Task objective >>
Below, find the line containing "Рамки для текста" and the line containing "Besetzungsmöglichkeiten"; reproduce exactly those two and every line between them, omitting pictures.

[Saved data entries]
───

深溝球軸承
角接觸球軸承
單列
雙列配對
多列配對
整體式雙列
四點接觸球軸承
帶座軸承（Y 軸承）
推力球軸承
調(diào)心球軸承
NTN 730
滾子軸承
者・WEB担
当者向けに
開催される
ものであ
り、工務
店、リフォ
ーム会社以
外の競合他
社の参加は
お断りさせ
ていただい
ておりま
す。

───

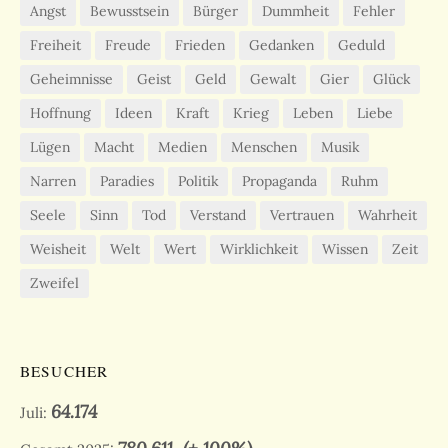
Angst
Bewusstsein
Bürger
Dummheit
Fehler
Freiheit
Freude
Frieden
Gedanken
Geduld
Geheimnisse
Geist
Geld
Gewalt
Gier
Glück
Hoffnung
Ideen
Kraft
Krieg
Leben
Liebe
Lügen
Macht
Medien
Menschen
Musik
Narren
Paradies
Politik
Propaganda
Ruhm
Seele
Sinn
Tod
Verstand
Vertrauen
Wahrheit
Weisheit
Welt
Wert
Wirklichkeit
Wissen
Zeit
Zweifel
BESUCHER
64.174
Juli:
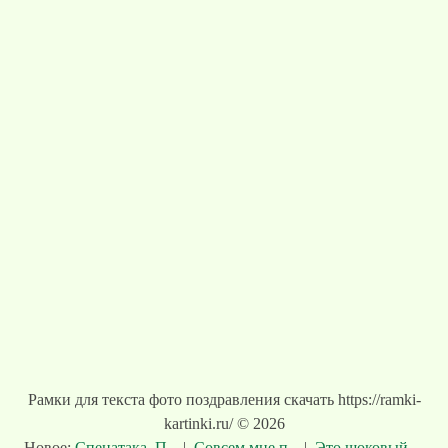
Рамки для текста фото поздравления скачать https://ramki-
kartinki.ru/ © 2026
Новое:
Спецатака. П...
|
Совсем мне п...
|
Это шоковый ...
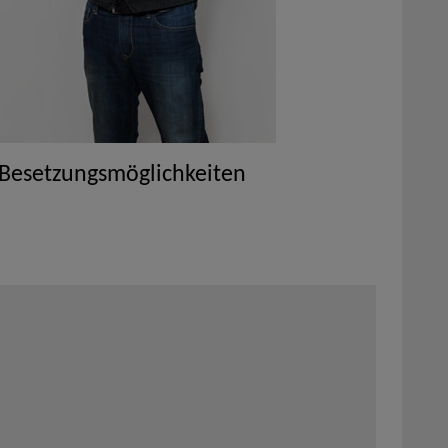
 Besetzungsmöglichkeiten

───

Your solution >>
Рамки для текста фото поздравления скачать https://ramki-
kartinki.ru/ © 2026
Новое:
Спецатака. П...
|
Совсем мне п...
|
Это шоковый ...
 Besetzungsmöglichkeiten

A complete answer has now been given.